Hey again,
Just want to see how you solve these two questions because they don't align with what I've been taught.
The answer for Q11 is C and the answer for Q12 is D.
Thanks again,
Luke
Your \(A + nR - P\) formula for Q11 rings a bell, but for some reason I feel like it's hitting something a bit off the mark. I can't quite recall what exactly it is, so I'd have to see some context for its usage (like say, a sample question).
I'm highly convinced Q12 is just a wrong question. I will note that I obtained your answer of \(-\$1068.49\) via
both an annuity formula, and by manually repeating the recurrence.

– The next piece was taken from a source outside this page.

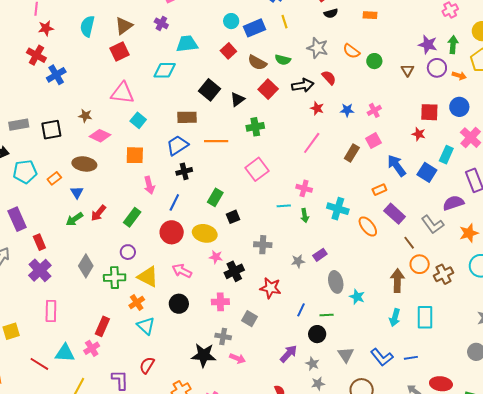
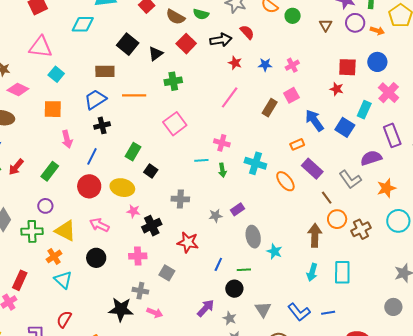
black square: (233, 217) -> (151, 171), turned -32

Mathematically, the question is wrong because clearly you now have a negative balance. Furthermore, after the
fifth payment (i.e. after only 2.5 years), the balance is already negative. But intuitively, the question doesn't make sense either. Try to think about it intuitively like this. Your debt is only $5000. Since you're only gonna pay 4.5% per annum, which becomes 2.25% per half-annum, your first interest charge will be \(\$5000 \times 0.0225 = \$112.50\). That's hardly any interest, when you're paying a whopping $1068.50 every six months. Your balance is getting reduced by something roughly $900.

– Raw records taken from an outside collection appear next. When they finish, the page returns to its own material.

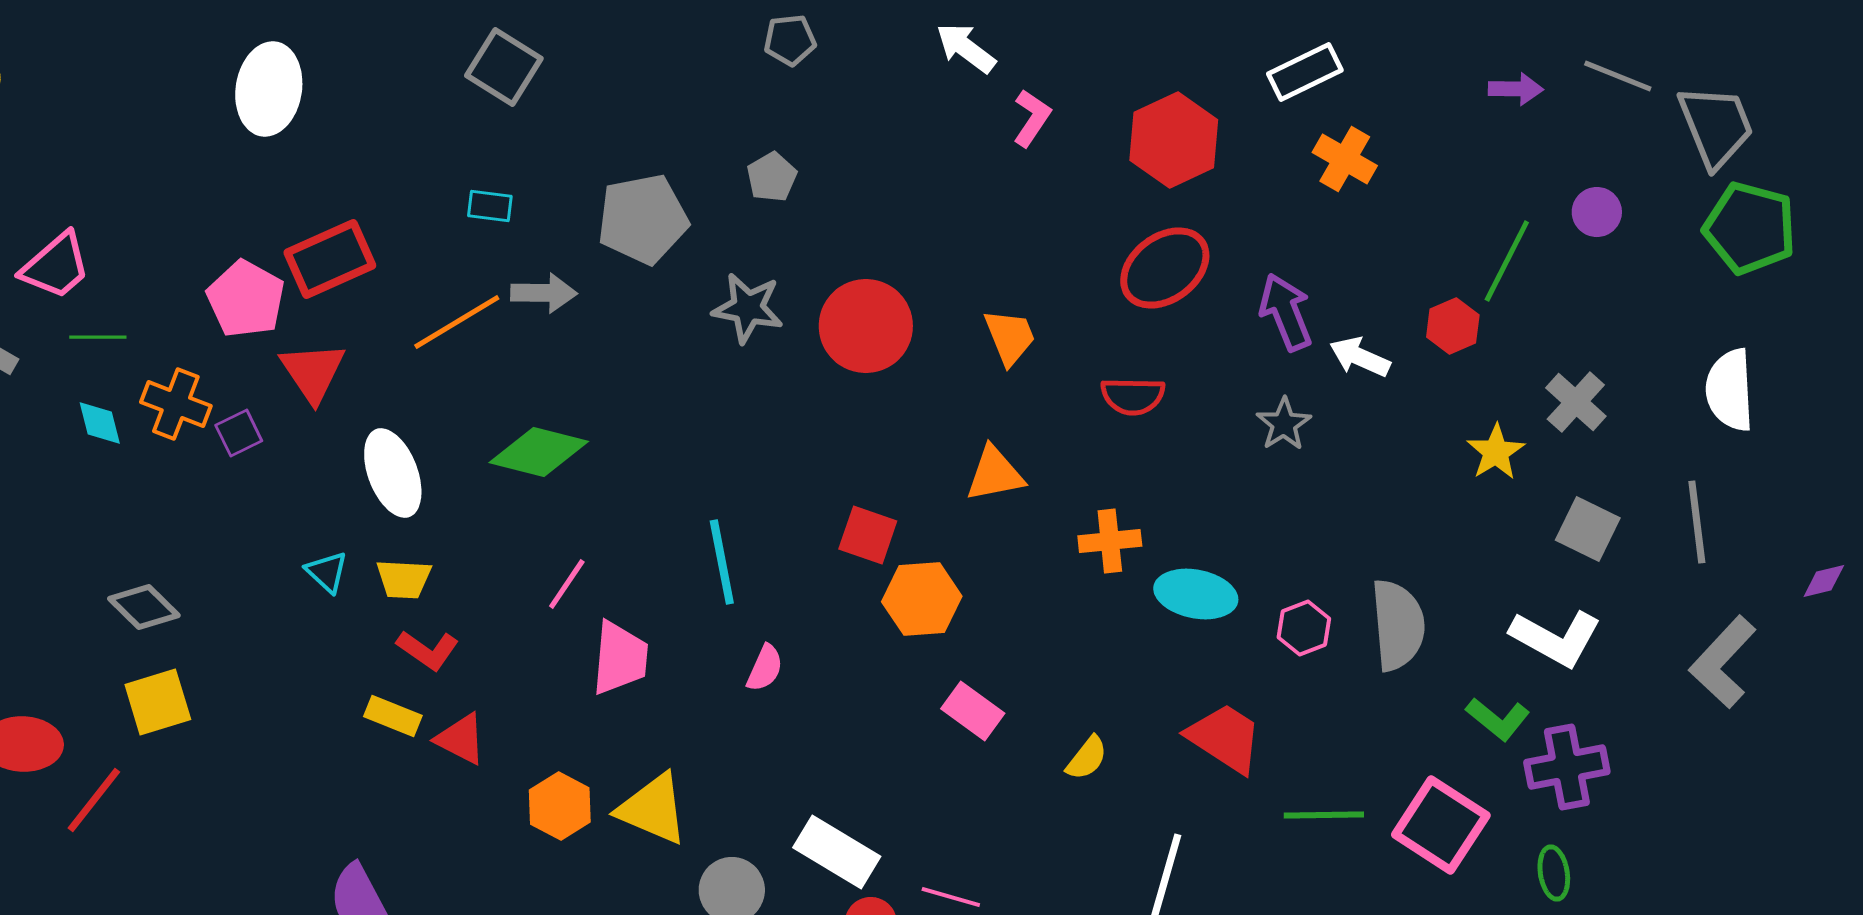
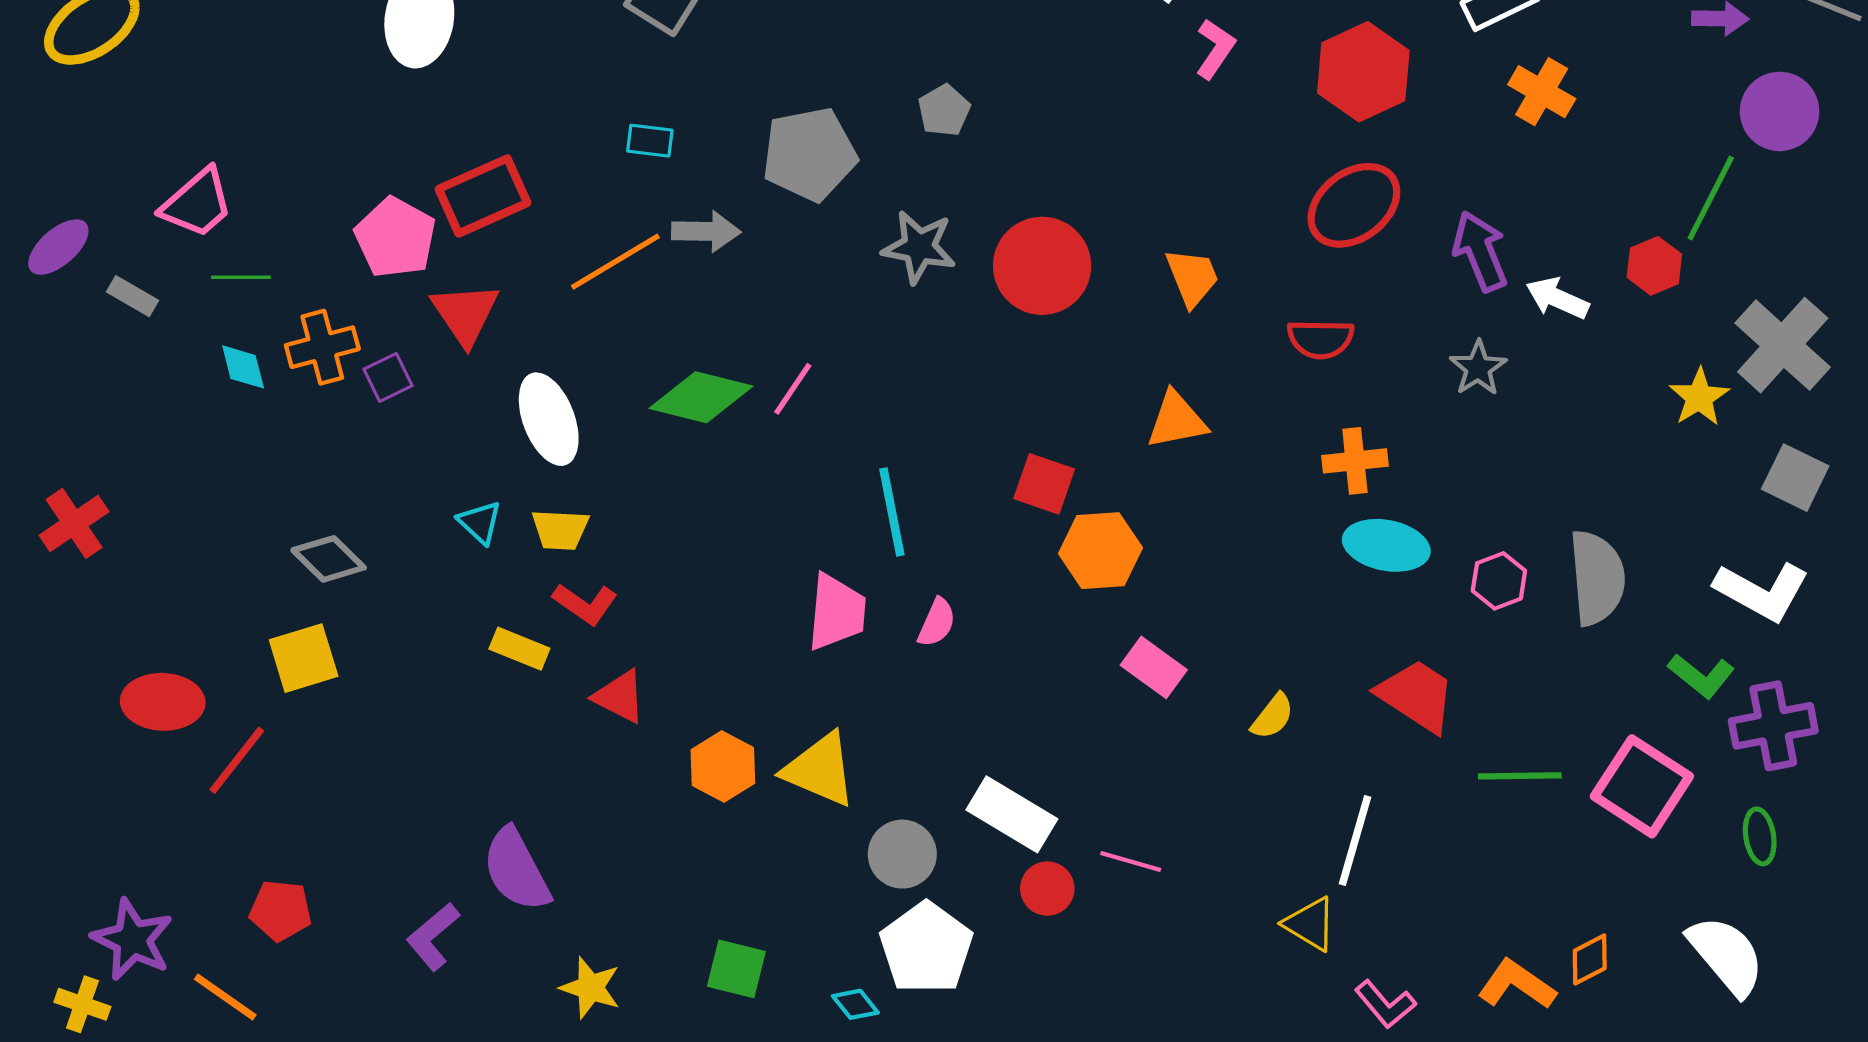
purple circle: (1597, 212) -> (1780, 111), moved, size x1.5
gray cross: (1576, 402) -> (1783, 345), size x1.5
orange cross: (176, 404) -> (322, 347), turned -36
orange cross: (1110, 541) -> (1355, 461), moved
pink line: (567, 584) -> (793, 389), moved
gray diamond: (144, 607) -> (329, 559), moved
pink trapezoid: (620, 658) -> (837, 612), moved
yellow rectangle: (393, 716) -> (519, 649), moved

With each subsequent payment, your owing debt just gets smaller and smaller, and you get charged progressively
less interest. So you're gonna get your balance reduced more rapidly, as time goes by. If your debt goes down by $900 (which is remarkably close to $1000) each 0.5 years, then intuitively you'd expect that around 2.5 years you would have a debt very close to $0.
So no way would it take a full 5 years to settle the debt. At most 3 years should've been enough intuitively. (Mathematically, it turns out 2.5 years is enough.)
Something in the question has to therefore be off. My first instinct was "what if one of those values was not correctly converted"?
- Attempt 1: Starting balance was $10000, not $5000. But this doubling of the opening balance definitely makes no sense, because you suddenly have to pay a lot more. Indeed, this did not remedy things.
- Attempt 2: Given payment was the (net) amount paid in the year; therefore the half-annum payment is actually $534.25. This yields a closer balance (after 3 years) of $2322.82, but is still pretty far off.
- Attempt 3: The 4.5% interest rate is actually a half-annum rate (meaning the p.a. rate was 9%). But this increased interest rate still isn't high enough, and we end up with the negative balance -$665.70 after 3 years.
- Attempt 4: Everything was actually just annual; nothing was half annum. Yearly payments of $1068.5, yearly compounding at 4.5% p.a.. This gives $2353.91; again quite close, but not close enough.
Therefore all my attempts at "fixing" the question failed either. So as it stands, I have no clue where they generated their values from.